In TNBC, the diffuse p16 pattern shows clinical and genomic similarities to pRB-deficient tumors, suggesting shared characteristics. This suggests that p16 IHC testing may provide new therapeutic approaches, underscoring its potential clinical importance.
Triple-negative breast cancer (TNBC) is associated with alterations in the retinoblastoma pathway. As a consequence of retinoblastoma protein (pRB) loss, compensatory upregulation of p16 occurs due to the loss of phosphorylated pRB-mediated negative feedback on p16 expression. The aim of this study is to investigate the clinicopathological and genomic characteristics associated with the diffuse pattern of p16 immunohistochemistry (IHC) in TNBC.
The study analyzed surgically resected TNBC for whole-exome sequencing in 113 cases and for cDNA microarray in 144 cases. The p16 IHC results were classified into two patterns: diffuse and negative/mosaic.
In the entire cohort (n = 257), the diffuse pattern of p16 IHC was observed in 123 (47.9%) patients and the negative/mosaic pattern in 134 (52.1%). Biallelic RB1 inactivation was observed in 14.3% of patients with the diffuse pattern. The diffuse pattern of p16 IHC showed more frequent RB1 alterations and cell cycle progression signatures, a higher Ki-67 labeling index, more frequent chromosome segment copy number changes, a higher frequency of homologous recombination deficiency high, and immune-related signatures. PIK3CA mutations were more frequent in the negative/mosaic pattern. CCND1 amplification was identified in 5 cases, all with the negative/mosaic pattern.
In TNBC, the diffuse p16 pattern shows clinical and genomic similarities to pRB-deficient tumors, suggesting shared characteristics. This suggests that p16 IHC testing may provide new therapeutic approaches, underscoring its potential clinical importance.
三阴性乳腺癌(TNBC)与视网膜母细胞瘤通路改变有关。由于视网膜母细胞瘤蛋白(pRB)缺失,磷酸化pRB介导的对p16表达的负反馈丧失,导致p16发生代偿性上调。本研究旨在探讨与TNBC中p16免疫组化(IHC)弥漫性模式相关的临床病理和基因组特征。
本研究分析了113例手术切除的TNBC进行全外显子测序,以及144例进行cDNA微阵列分析。p16 IHC结果分为两种模式:弥漫性和阴性/镶嵌性。

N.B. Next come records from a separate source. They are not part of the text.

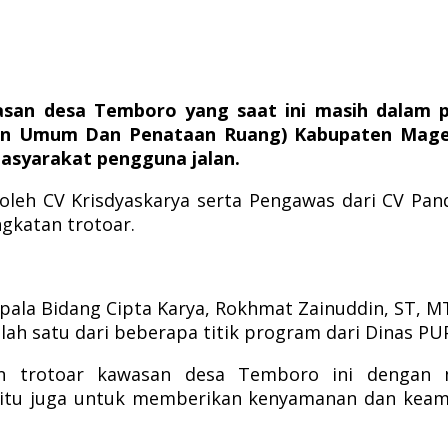
san desa Temboro yang saat ini masih dalam 
n Umum Dan Penataan Ruang) Kabupaten Mageta
syarakat pengguna jalan.
oleh CV Krisdyaskarya serta Pengawas dari CV Pa
gkatan trotoar.
pala Bidang Cipta Karya, Rokhmat Zainuddin, ST,
lah satu dari beberapa titik program dari Dinas PU
tan trotoar kawasan desa Temboro ini dengan
 itu juga untuk memberikan kenyamanan dan keam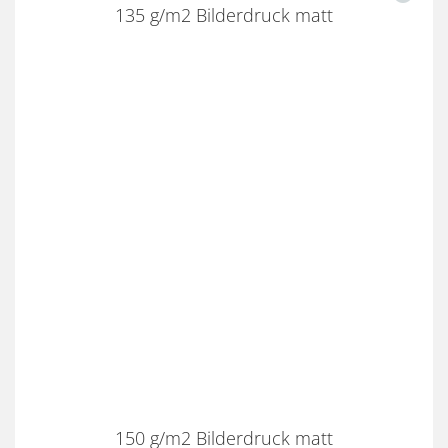
135 g/m2 Bilderdruck matt
150 g/m2 Bilderdruck matt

在整个队列(n = 257)中,123例(47.9%)患者观察到p16 IHC弥漫性模式,134例(52.1%)为阴性/镶嵌性模式。14.3%弥漫性模式患者观察到双等位基因RB1失活。p16 IHC弥漫性模式显示出更频繁的RB1改变和细胞周期进展特征、更高的Ki-67标记指数、更频繁的染色体片段拷贝数变化、更高频率的同源重组缺陷以及免疫相关特征。PIK3CA突变在阴性/镶嵌性模式中更常见。5例检测到CCND1扩增,均为阴性/镶嵌性模式。
在TNBC中,弥漫性p16模式与pRB缺陷型肿瘤具有临床和基因组相似性,提示存在共同特征。这表明p16 IHC检测可能提供新的治疗方法,突出了其潜在的临床重要性。
三阴性乳腺癌(TNBC)与视网膜母细胞瘤通路改变有关。由于视网膜母细胞瘤蛋白(pRB)缺失,磷酸化pRB介导的对p16表达的负反馈丧失,导致p16发生代偿性上调。本研究旨在探讨与TNBC中p16免疫组化(IHC)弥漫性模式相关的临床病理和基因组特征。
本研究分析了113例手术切除的TNBC进行全外显子测序,以及144例进行cDNA微阵列分析。p16 IHC结果分为两种模式:弥漫性和阴性/镶嵌性。
在整个队列(n = 257)中,123例(47.9%)患者观察到p16 IHC弥漫性模式,134例(52.1%)为阴性/镶嵌性模式。14.3%弥漫性模式患者观察到双等位基因RB1失活。p16 IHC弥漫性模式显示出更频繁的RB1改变和细胞周期进展特征、更高的Ki-67标记指数、更频繁的染色体片段拷贝数变化、更高频率的同源重组缺陷以及免疫相关特征。PIK3CA突变在阴性/镶嵌性模式中更常见。5例检测到CCND1扩增,均为阴性/镶嵌性模式。
在TNBC中,弥漫性p16模式与pRB缺陷型肿瘤具有临床和基因组相似性,提示存在共同特征。这表明p16 IHC检测可能提供新的治疗方法,突出了其潜在的临床重要性。